La frase refleja perfectamente el perfil actual de Beloki: ambicioso, pero también consciente del proceso de aprendizaje en el que todavía se encuentra. Porque una de las claves de su actuación estuvo precisamente ahí, en cómo afrontó una disciplina en la que aún sigue acumulando experiencia.
“Las sensaciones han sido bastante buenas y sigo cogiendo experiencia en cronos largas”, señaló.
El desgaste invisible de la contrarreloj
La etapa volvió a poner sobre la mesa una realidad que muchos corredores repitieron durante toda la jornada: el verdadero sufrimiento de esta contrarreloj no estaba únicamente en las piernas.
Beloki explicó cómo las interminables rectas y el estado de la carretera convirtieron el ejercicio en una batalla constante por mantener la concentración y la posición aerodinámica.
“Hoy el trabajo no solo era físico, sino también mental”, reconoció. “Esas rectas parecían imposibles e infinitas”.
El corredor vasco también habló de las dificultades técnicas del recorrido, especialmente por el viento y el asfalto irregular.

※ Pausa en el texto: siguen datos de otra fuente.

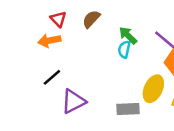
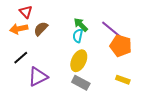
brown semicircle: (91, 19) -> (41, 29), moved
yellow ellipse: (153, 89) -> (79, 61), moved
gray rectangle: (128, 109) -> (81, 83), turned 30

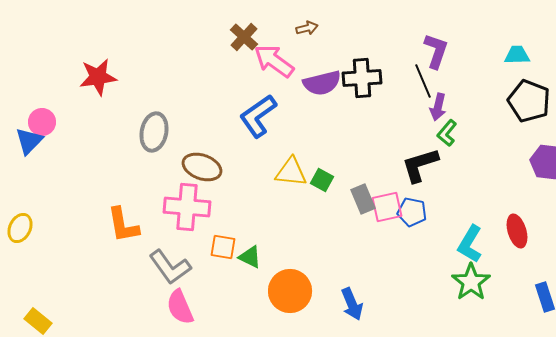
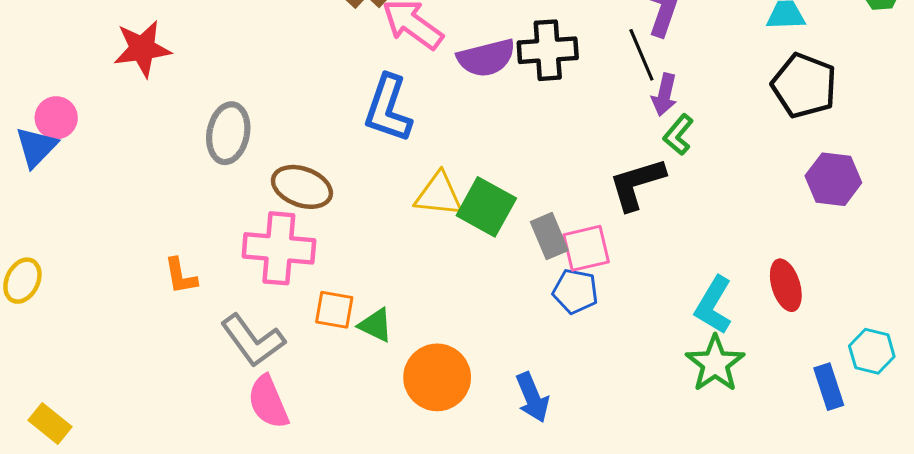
blue L-shape: (258, 116) -> (388, 109), turned -36
green square: (322, 180) -> (486, 207), size x1.6
blue pentagon: (412, 212) -> (575, 291), moved
orange L-shape: (123, 225) -> (181, 276), size x0.7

“La carretera era muy botosa”, comentó. “Era muy difícil mantener una buena posición en la bicicleta”.
En una gran vuelta donde cada segundo cuenta, mantener la estabilidad aerodinámica durante tantos kilómetros puede marcar enormes diferencias. Y precisamente ahí estuvo una de las grandes noticias para Beloki: su capacidad para gestionar un esfuerzo tan específico sin desmoronarse físicamente ni perder tiempo en exceso frente a corredores mucho más experimentados.
Markel Beloki, en la contrarreloj del Giro de Italia 2026.
Un mensaje que fue mucho más importante que el resultado
Sin embargo, el momento más importante de sus declaraciones llegó al final de la entrevista. Cuando ya parecía terminada la conversación, Beloki quiso detenerse para mandar un mensaje público a Jaume Guardeño.
El corredor de Caja Rural - Seguros RGA sufrió a finales de marzo un gravísimo accidente mientras entrenaba y su evolución sigue siendo muy delicada. Este mismo día se conoció su traslado a un centro especializado en lesiones cerebrales graves, una noticia que impactó profundamente al pelotón español.
Beloki, amigo cercano de Guardeño, no quiso dejar pasar la oportunidad de mostrar públicamente su apoyo.
“Quería mandar un mensaje de ánimo a Jaume Guardeño, amigo mío de Caja Rural”, dijo visiblemente serio. “Hemos visto que está pasando un momento muy duro”.
El joven corredor continuó con una declaración cargada de emoción y compañerismo.
“Quiero mandarle desde aquí un abrazo y mucho ánimo a la familia para que sepan que estamos con él”.